Using continuous delivery, we aim to deploy our software as soon as it is tested and verified in an automated process.

What is GitOps? | GitLab

There are four key components to a GitOps workflow, a Git repository, a continuous delivery (CD) pipeline, an application deployment tool, and a monitoring system.

  1. The Git repository is the source of truth for the application configuration and code.
  2. The CD pipeline is responsible for building, testing, and deploying the application.
  3. The deployment tool is used to manage the application resources in the target environment.
  4. The monitoring system tracks the application performance and provides feedback to the development team.

In this document, we focus on points 1. and 3., the git repository and deployment tool.
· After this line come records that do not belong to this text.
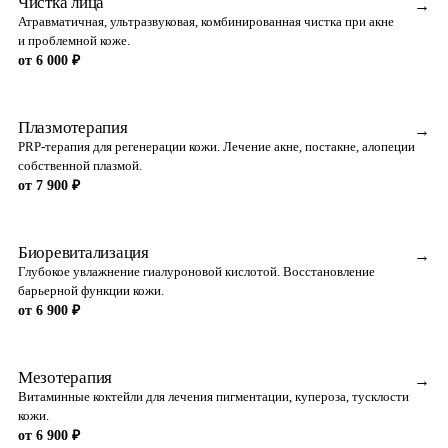
Чистка лица
→
Атравматичная, ультразвуковая, комбинированная чистка при акне
и проблемной коже.
от 6 000 ₽
Плазмотерапия
→
PRP-терапия для регенерации кожи. Лечение акне, постакне, алопеции
собственной плазмой.
от 7 900 ₽
Биоревитализация
→
Глубокое увлажнение гиалуроновой кислотой. Восстановление
барьерной функции кожи.
от 6 900 ₽
Мезотерапия
→
Витаминные коктейли для лечения пигментации, купероза, тусклости
кожи.
от 6 900 ₽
For us, the latter is ArgoCD (access here).

How ArgoCD works

Event Diagram of how argo works

During any deployment process, a few steps are performed:

  1. A user changes something in a deployment repository that ArgoCD is configured to monitor.
  2. The repository provider (GitHub but others are possible too) sends a webhook to ArgoCD to notify it that something changed in this repository. The content of the event is mostly ignored by ArgoCD except that it triggers a refresh.
  3. ArgoCD performs a refresh of the repositories content.

    Note

    This step still works if no webhook is configured because ArgoCD regularly performs this refresh anyways. Nonetheless, an organization level webhook is configured for all our GitHub repositories.
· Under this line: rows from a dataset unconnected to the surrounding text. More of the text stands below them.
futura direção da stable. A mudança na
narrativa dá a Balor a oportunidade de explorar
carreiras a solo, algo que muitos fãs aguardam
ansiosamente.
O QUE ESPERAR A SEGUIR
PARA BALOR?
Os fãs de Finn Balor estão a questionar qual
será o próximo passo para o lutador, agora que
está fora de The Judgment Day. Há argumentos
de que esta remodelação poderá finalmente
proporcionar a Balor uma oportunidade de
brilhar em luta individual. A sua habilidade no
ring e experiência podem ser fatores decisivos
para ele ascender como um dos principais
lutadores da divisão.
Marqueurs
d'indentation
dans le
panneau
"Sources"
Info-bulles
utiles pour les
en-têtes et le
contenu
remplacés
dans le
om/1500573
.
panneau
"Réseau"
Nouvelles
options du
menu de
    This refresh includes building the manifests contained in that repository which also includes fetching secrets from pass1.

  4. Based on the completely built manifests ArgoCD synchronizes the Kubernetes cluster to be as the manifests describe.

  5. One the application is deployed or updated, the user can access and use it.

  1. See the Secret Management documentation for details on how ArgoCD fetches secrets from pass.